Some people choose to do additional chelation treatments once monthly or once quarterly to prevent plaque buildup from reoccurring if the diet has not been altered or if continual exposure to a heavy metal is occurring.  Oral EDTA is available, but it should be noted that best estimates put 1-month oral treatment equivalent to just 1 IV treatment.

Side Effects
Chelation therapy is fairly well tolerated by most people. Kidney function needs to be known before treatment is started. The most common side effect of chelation therapy is mineral element depletion such as zinc and magnesium.  It is recommended that one take a multivitamin and mineral supplement while the chelation protocol is being done. An infusion of vitamins and minerals can also be done once monthly during the course of treatment if needed. Hypocalcemia can also occur if the dose is infused too rapidly or is too high. Irritation at the infusion site is also possible 

Conditions Treated
Once again, chelation is well established for its use in metal toxicity. The FDA has only approved chelation therapy for metal poisoning, but there is evidence chelation can used to treat other conditions.

TACT Trial
The TACT trial was completed in 2012 enrolling 1708 patients and showed that a combination of 40 infusions with EDTA along with oral vitamins & minerals led to a significant reduction in time to first recurrent cardiovascular event in patients with prior heart attacks. The evidence in the diabetic population showed a 51% reduction in cardiac events and reduced mortality by 43%.

TACT 2 Trial
The TACT 2 Trial enrolled 1,000 patients who completed their infusions in December 2021. Subjects are followed for 2.5 to 5 years. The primary endpoint is time to first occurrence of all-cause mortality, MI, stroke, coronary revascularization, or hospitalization for unstable angina.  Results are expected to be released sometime in 2024.

Other Conditions
Other conditions that show evidence of benefits from chelation therapy include:

  • Diabetes
  • Alzheimer’s Disease
  • Collagen Vascular Disease
  • Rheumatoid arthritis
  • Multiple Sclerosis
  • Scleroderma

Link between Heavy Metals and Vascular Disease

In the past, it was thought that heavy metals and vascular disease were 2 separate issues.  Now we understand that heavy metals can cause vascular disease. Lead interferes with nitric oxide production by the blood vessels.  Nitric oxide has many responsibilities including dilating the blood vessels, reducing platelet stickiness, reducing monocyte stickiness (prevents plaque formation), reduces multiplication of smooth muscle cells of the artery wall, reduces release of superoxide radicals, and reduces oxidation of LDL cholesterol (component of plaque).

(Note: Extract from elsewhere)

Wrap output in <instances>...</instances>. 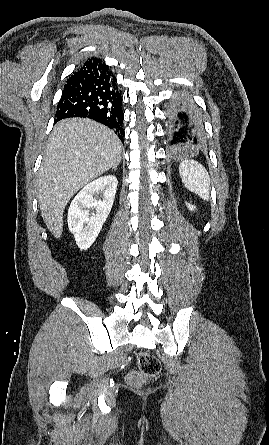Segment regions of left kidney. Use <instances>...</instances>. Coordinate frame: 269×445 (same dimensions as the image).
Instances as JSON below:
<instances>
[{"label":"left kidney","instance_id":"5707ae66","mask_svg":"<svg viewBox=\"0 0 269 445\" xmlns=\"http://www.w3.org/2000/svg\"><path fill=\"white\" fill-rule=\"evenodd\" d=\"M186 205L188 206V209H189V210H191V211L196 210V207H195V206H193V205H191V204H189V203H186Z\"/></svg>","mask_w":269,"mask_h":445}]
</instances>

Arsenic affects nitric oxide production like lead.  Evidence indicates that chronic arsenic exposure is associated with vasospasm and peripheral vascular insufficiency.  Blackfoot disease is a vascular disease caused by high levels of arsenic in drinking water.

Mercury toxicity causes a wide array of affects on the body including oxidative stress, inflammation, thrombosis, vascular smooth muscle proliferation and migration, endothelial dysfunction and reduced NO, dyslipidemia, immune dysfunction, and mitochondrial dysfunction.